Love jazz? Love blues and bluegrass?
Come September 11, 12 and 13, if you’re in Kent County, you’ll be in music heaven.
The weekend’s Saturday epicenter is Mel Rapelyea’s Chestertown Jazz Festival in Wilmer Park and Mel’s genius is apparent. For his 15th festival, he’s bringing back superstars Sharón Clark, Stef Scaggiari and Frédéric Yonnet, and adding a dose of Caribbean heat.
Rapelyea predicts that more than 1,000 jazz fans will attend the festival and hopes many will make it a Friday-to-Sunday musical weekend.
The Campbell Brothers, veterans of the Hollywood Bowl and the Kennedy Center, will play the Garfield on Friday night with electric steel guitar blues, a sound with gospel roots that the group calls “sacred steel.” And on Sunday, Crow Vineyard’s first “Crowfest” will serve up The High and Wides’ foot-stomping bluegrass (and grape-stomping, too—hey, it’ll be harvest season, after all.)
When the noon-to-6:00 Jazz Festival kicks off on Saturday, smooth, sophisticated and much-loved jazz pianist Stef Scaggiari will open the show; it will be his sixth appearance since Rapelyea brought the festival to Chestertown. After Scaggiari’s applause dies down, drummer Joe McCarthy and the Grammy Award winning Afro Bop Alliance will take the stage and head, musically, for the Caribbean.

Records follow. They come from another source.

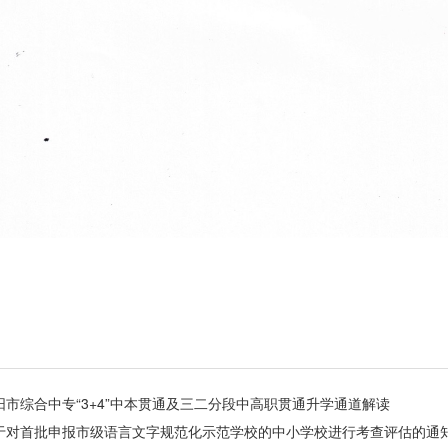
阳市综合中专“3+4”中本贯通及三二分段中高职贯通升学通道解读
于对首批申报市级语言文字规范化示范学校的中小学校进行考查评估的通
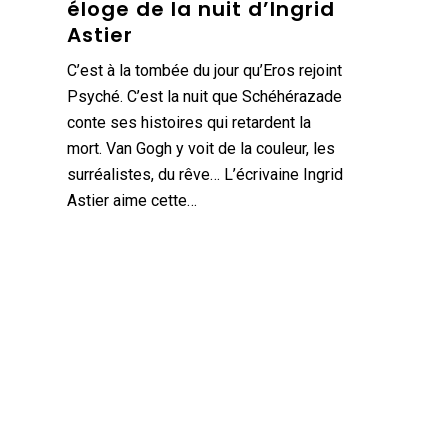
éloge de la nuit d’Ingrid
Astier
C’est à la tombée du jour qu’Eros rejoint
Psyché. C’est la nuit que Schéhérazade
conte ses histoires qui retardent la
mort. Van Gogh y voit de la couleur, les
surréalistes, du rêve… L’écrivaine Ingrid
Astier aime cette…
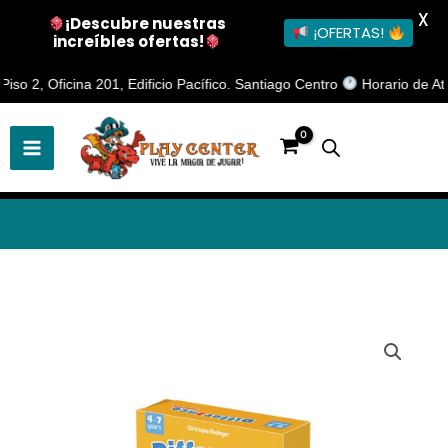
X
¡Descubre nuestras
¡OFERTAS!
increíbles ofertas!
Ir
, Oficina 201, Edificio Pacífico. Santiago Centro
Horario de Atenció
al
contenido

While the Afro Bop ensemble is running the show, the musical mood will be tropical and Cuban, all about salsa, conga and West Indies rhythms. The change of pace and outstanding musicianship, Rapelyea says, is sure to please.
And next up? Washington’s young and sultry vocalist Sharón Clark, who’s wowed Mainstay jazz lovers in a “Three Divas and the Redds” show. Rapelyea says he thinks Clark is great; that when he hears her sing he can’t help but feel he’s listening to the echo of Sarah Vaughn’s voice.
Then in a flash, Frédéric Yonnet, the French jazz, blues, funk phenomenon Rolling Stone called “a killer harmonica player,” will take over to close the show.
Yonnet and his brass ensemble nearly blew the roof off the Garfield when Rapelyea wooed him to Chestertown for Downrigging Weekend a few years ago, then brought him back for the 2008 Jazz Festival. This summer, between now and the Jazz Festival, Yonnet will tour with Stevie Wonder.
Rapelyea says he’s thrilled with the line-up and he expects his audience to top 1,000—especially if the weather cooperates. He says the festival attracts jazz enthusiasts year after year from Philadelphia, Wilmington, Baltimore and DC, including loyal listeners of Washington’s jazz station, WPFW (89.3), and Baltimore’s WEAA (88.9).
“Those people know we give them top-quality jazz,” Rapelyea said. “They loved Stef for his suave style when he opened our first festival here in 1996, and they couldn’t get over Frédéric Yonnet when he played the festival in 2012—there’s just no way to describe how amazing he is.
Rapelyea continued his praise as he turned to Clark and the Afro Bop Alliance.
“When Chuck Redd put Sharón in his divas concert at the Mainstay, people thought she was truly great. I can’t tell how many of them have told me they think she’s the closest they’ve ever heard to Sarah Vaughn. I’m really glad we’re able to bring her back.”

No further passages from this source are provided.